The thyroid transcription factors TTF-1 and Pax8 cooperate in the transcriptional activation of thyroid-specific genes such as thyroglobulin (Tg), thyroperoxidase (TPO), and sodium/iodide symporter (NIS).
Methods: Dog TTF-1 (dTTF-1) and the human Pax8 (hPax8) gene were transfected in Morris hepatoma (MH3924A) cells to investigate (a) the possible visualization of functional protein-protein interaction and (b) the induction of thyroid-specific gene expression. In MH3924A cell lines expressing dTTF-1, hPax8, or both, the activation of human Tg (hTg), human TPO (hTPO), or rat NIS (rNIS) promoter/enhancer was measured using firefly luciferase reporter constructs. Furthermore, the possible induction of thyroid-specific genes was investigated in iodide uptake and reverse transcription polymerase chain reaction (RT-PCR) experiments.

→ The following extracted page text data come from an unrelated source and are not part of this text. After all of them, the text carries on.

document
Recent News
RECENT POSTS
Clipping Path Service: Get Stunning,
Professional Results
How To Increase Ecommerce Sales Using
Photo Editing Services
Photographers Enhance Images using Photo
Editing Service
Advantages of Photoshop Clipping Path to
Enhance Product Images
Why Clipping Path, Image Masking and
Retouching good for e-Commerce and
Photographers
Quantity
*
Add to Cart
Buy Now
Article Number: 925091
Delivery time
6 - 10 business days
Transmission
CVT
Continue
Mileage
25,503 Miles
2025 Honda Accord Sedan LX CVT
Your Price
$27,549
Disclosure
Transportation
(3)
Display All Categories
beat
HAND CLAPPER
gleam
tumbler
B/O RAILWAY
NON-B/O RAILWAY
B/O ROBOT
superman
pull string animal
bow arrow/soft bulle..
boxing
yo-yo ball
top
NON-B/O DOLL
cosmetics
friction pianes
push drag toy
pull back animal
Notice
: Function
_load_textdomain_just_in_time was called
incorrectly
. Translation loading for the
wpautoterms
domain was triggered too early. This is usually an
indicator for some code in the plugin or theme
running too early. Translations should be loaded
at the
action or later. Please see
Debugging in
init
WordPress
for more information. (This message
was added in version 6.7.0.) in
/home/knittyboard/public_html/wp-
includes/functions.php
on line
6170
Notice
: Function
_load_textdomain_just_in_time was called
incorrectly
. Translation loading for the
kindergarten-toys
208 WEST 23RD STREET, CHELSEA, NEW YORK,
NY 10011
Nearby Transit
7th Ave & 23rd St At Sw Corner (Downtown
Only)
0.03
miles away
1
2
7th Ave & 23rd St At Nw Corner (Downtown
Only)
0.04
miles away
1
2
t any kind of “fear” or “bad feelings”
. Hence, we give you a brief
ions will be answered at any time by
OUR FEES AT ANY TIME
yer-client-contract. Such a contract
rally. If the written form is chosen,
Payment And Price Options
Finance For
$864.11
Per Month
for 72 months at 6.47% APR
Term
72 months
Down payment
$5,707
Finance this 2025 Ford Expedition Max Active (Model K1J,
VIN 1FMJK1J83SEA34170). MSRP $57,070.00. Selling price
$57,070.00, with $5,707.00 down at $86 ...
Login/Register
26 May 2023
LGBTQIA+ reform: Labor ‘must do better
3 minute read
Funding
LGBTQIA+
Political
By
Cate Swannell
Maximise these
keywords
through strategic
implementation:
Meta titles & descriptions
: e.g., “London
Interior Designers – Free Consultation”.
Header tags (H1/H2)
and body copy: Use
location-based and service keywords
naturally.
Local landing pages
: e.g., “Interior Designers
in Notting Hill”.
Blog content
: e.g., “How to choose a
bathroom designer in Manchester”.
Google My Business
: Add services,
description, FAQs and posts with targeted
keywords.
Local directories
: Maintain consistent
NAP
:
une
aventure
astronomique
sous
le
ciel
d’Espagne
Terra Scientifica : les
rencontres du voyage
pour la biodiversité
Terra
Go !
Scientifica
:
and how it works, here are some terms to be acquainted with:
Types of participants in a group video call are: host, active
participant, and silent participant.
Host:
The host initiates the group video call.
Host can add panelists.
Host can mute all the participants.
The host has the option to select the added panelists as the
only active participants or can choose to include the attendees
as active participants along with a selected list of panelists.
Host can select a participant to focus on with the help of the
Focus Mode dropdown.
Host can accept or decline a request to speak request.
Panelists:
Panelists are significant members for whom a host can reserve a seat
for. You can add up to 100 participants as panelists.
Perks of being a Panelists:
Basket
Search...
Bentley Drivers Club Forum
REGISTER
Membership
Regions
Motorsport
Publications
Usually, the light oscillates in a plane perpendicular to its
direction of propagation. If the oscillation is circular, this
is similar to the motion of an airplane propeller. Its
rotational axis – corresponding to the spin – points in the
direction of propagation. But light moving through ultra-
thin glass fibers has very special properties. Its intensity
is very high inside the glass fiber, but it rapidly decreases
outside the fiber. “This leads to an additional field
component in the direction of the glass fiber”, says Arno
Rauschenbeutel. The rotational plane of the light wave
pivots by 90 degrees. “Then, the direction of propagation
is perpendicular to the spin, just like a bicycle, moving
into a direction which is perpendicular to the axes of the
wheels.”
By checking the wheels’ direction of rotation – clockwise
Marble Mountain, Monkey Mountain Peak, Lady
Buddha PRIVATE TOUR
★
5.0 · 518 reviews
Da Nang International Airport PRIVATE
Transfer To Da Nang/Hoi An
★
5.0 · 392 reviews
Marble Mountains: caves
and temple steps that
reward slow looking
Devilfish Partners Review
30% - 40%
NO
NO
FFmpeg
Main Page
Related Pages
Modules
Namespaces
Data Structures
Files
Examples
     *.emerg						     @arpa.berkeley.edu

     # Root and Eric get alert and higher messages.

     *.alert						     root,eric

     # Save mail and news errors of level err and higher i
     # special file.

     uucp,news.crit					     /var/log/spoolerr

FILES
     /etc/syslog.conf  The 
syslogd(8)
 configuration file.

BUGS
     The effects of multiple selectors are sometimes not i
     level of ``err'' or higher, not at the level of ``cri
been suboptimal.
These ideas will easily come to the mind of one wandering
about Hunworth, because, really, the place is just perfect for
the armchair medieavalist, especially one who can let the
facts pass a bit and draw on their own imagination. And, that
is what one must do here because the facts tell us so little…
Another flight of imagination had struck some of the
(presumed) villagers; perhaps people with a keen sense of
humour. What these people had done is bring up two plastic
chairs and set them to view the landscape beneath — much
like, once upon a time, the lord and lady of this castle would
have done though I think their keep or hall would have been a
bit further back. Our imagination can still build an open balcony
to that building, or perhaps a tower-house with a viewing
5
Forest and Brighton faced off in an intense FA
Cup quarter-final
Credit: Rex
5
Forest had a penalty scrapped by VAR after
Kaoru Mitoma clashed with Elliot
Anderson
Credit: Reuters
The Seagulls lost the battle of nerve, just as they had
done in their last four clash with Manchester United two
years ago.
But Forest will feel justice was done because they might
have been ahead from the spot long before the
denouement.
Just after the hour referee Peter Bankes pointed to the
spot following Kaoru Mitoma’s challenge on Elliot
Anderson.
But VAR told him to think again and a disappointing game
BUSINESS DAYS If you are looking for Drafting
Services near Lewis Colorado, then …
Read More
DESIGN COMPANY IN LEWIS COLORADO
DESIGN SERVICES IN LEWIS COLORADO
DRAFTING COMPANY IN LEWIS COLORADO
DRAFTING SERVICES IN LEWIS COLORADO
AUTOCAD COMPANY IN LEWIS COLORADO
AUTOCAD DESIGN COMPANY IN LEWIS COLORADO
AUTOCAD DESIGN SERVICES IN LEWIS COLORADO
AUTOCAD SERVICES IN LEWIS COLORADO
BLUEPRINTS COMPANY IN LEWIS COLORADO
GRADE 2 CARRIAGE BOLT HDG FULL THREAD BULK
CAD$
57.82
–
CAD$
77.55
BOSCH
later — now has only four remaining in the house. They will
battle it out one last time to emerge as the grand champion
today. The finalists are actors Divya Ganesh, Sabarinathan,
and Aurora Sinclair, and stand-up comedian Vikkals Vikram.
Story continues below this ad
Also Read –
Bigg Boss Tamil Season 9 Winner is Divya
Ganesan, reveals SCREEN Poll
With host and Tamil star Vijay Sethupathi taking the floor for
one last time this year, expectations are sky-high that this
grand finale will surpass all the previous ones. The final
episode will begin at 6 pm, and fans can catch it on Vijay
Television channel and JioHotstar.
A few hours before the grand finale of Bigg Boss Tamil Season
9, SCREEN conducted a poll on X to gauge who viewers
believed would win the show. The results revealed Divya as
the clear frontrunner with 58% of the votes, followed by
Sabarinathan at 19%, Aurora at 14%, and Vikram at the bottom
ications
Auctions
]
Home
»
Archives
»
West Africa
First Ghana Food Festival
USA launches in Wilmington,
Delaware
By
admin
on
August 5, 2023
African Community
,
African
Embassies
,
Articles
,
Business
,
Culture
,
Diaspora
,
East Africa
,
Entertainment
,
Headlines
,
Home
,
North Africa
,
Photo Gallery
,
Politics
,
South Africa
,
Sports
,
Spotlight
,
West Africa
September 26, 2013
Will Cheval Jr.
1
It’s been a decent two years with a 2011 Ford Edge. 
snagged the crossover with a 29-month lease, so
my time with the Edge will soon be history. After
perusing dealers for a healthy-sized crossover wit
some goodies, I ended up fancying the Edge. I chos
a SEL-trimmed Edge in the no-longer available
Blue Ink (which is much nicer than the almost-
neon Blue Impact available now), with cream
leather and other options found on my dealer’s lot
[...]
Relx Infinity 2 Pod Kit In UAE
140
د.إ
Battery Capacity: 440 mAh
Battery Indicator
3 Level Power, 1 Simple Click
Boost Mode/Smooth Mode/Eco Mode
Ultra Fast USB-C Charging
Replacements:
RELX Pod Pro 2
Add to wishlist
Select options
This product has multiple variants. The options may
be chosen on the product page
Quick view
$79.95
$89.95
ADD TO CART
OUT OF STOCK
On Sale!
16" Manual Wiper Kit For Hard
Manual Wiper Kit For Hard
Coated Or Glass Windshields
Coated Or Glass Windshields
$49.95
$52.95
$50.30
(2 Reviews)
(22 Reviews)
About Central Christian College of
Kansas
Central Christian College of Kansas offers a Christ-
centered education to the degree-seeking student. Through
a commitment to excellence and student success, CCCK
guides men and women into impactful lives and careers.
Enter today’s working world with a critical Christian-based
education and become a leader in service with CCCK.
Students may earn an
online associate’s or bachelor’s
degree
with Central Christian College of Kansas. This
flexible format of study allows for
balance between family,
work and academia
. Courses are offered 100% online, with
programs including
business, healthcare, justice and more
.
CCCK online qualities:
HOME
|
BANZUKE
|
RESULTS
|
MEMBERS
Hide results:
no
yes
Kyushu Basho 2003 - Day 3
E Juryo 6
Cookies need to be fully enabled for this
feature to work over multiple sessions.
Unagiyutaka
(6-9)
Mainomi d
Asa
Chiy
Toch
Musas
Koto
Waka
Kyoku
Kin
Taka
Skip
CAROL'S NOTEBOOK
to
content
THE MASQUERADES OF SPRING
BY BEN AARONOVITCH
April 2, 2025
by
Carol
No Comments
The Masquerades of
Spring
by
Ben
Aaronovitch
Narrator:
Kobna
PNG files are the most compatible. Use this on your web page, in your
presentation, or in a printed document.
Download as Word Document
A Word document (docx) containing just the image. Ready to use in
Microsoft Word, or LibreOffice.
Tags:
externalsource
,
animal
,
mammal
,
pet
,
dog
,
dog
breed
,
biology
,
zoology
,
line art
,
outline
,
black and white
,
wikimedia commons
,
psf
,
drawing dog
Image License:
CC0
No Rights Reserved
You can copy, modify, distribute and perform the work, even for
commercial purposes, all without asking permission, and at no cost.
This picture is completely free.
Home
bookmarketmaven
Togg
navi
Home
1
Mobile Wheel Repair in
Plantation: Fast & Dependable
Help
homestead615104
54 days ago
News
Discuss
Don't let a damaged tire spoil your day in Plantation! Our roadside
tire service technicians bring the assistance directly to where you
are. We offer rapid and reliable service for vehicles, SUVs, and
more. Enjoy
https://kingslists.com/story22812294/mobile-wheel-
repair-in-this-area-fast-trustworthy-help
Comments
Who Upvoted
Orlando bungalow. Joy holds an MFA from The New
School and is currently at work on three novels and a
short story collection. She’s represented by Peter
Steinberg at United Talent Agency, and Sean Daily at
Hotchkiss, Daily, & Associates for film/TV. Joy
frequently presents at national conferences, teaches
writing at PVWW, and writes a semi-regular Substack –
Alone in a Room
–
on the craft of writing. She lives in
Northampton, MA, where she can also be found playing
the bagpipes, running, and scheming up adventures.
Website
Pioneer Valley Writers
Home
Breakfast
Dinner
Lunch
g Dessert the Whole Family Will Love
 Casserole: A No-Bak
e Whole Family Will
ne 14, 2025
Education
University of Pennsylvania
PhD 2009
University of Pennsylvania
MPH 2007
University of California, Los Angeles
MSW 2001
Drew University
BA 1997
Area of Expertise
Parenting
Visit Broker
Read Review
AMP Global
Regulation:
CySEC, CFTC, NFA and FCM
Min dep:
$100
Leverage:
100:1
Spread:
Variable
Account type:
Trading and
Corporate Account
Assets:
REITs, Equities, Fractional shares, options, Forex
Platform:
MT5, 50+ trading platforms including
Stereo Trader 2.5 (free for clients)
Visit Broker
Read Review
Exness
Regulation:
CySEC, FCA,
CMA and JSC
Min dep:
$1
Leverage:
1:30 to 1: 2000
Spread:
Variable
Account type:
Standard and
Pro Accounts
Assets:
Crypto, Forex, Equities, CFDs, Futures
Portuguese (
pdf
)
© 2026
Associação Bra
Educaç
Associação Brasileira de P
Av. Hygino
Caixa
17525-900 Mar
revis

Results: Low transcriptional activation of these constructs was observed in cells expressing either hPax8 or dTTF-1 alone. In contrast, the hTg and hTPO and, to a lesser extent, the rNIS regulatory region were significantly activated in cell lines expressing both transcription factors. Imaging the transcriptional activation of the thyroid-specific regulatory regions by Pax8 and TTF-1 was possible in nude mice implanted with MHhPax8dTTF-1 cells using a cooled charge-coupled device camera. Na(125)I uptake experiments and RT-PCR showed no effect of hPax8 and dTTF-1 on endogenous thyroid-specific gene expression in genetically modified cells.
Conclusion: The activation of thyroid-specific promoter/enhancer elements in Morris hepatoma cells depends on the functional interaction of hPax8 and dTTF-1. The cooperation of these 2 transcription factors can be visualized in vitro as well as in vivo. With regard to a possible application for radioiodine therapy, further modifications are required.